Dataset entries:
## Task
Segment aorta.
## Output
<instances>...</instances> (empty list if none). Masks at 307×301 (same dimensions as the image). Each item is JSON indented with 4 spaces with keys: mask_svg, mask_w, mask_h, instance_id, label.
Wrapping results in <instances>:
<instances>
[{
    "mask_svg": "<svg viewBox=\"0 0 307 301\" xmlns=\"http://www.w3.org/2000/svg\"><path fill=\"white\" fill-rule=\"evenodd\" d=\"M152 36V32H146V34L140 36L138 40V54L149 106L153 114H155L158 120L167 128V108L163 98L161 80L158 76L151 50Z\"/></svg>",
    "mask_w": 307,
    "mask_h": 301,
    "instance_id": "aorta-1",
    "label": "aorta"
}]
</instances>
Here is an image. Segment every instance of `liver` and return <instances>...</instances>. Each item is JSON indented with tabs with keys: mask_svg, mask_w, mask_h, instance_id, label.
==
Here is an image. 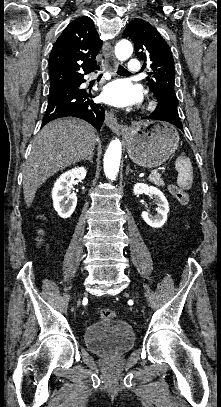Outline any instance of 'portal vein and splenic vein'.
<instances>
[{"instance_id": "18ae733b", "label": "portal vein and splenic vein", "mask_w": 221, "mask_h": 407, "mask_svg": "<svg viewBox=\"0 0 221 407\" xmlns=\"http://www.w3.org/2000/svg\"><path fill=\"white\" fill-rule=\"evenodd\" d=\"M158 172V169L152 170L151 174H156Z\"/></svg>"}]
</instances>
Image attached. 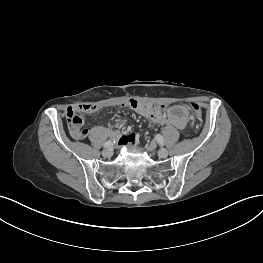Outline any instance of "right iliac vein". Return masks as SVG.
--
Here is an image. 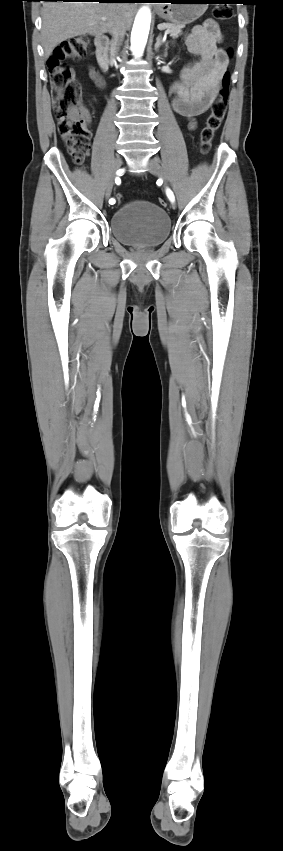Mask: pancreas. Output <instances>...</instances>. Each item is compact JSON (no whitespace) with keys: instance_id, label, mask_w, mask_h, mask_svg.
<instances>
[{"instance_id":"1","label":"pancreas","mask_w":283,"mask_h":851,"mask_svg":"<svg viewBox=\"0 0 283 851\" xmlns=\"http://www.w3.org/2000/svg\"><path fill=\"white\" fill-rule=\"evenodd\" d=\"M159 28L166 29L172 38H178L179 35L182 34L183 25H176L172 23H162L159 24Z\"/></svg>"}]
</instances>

What is expected: When you reach the line in the material above that holds "Segment aorta.", begin reproducing lines exactly, and stop after the line that holds "Here is an image. Segment".

Reply to the exercise:
Segment aorta.
## Output
<instances>...</instances> (empty list if none). Masks at 307×301 (same dimensions as the image). Each item is JSON indented with 4 spaces with keys: mask_svg, mask_w, mask_h, instance_id, label.
Wrapping results in <instances>:
<instances>
[{
    "mask_svg": "<svg viewBox=\"0 0 307 301\" xmlns=\"http://www.w3.org/2000/svg\"><path fill=\"white\" fill-rule=\"evenodd\" d=\"M152 36V32H146V34L140 36L138 40V54L149 106L153 114H155L158 120L167 128V108L163 98L161 80L158 76L151 50Z\"/></svg>",
    "mask_w": 307,
    "mask_h": 301,
    "instance_id": "aorta-1",
    "label": "aorta"
}]
</instances>
Here is an image. Segment every instance of `liver` and return <instances>...</instances>. Each item is JSON indented with tabs with keys: mask_svg, mask_w, mask_h, instance_id, label.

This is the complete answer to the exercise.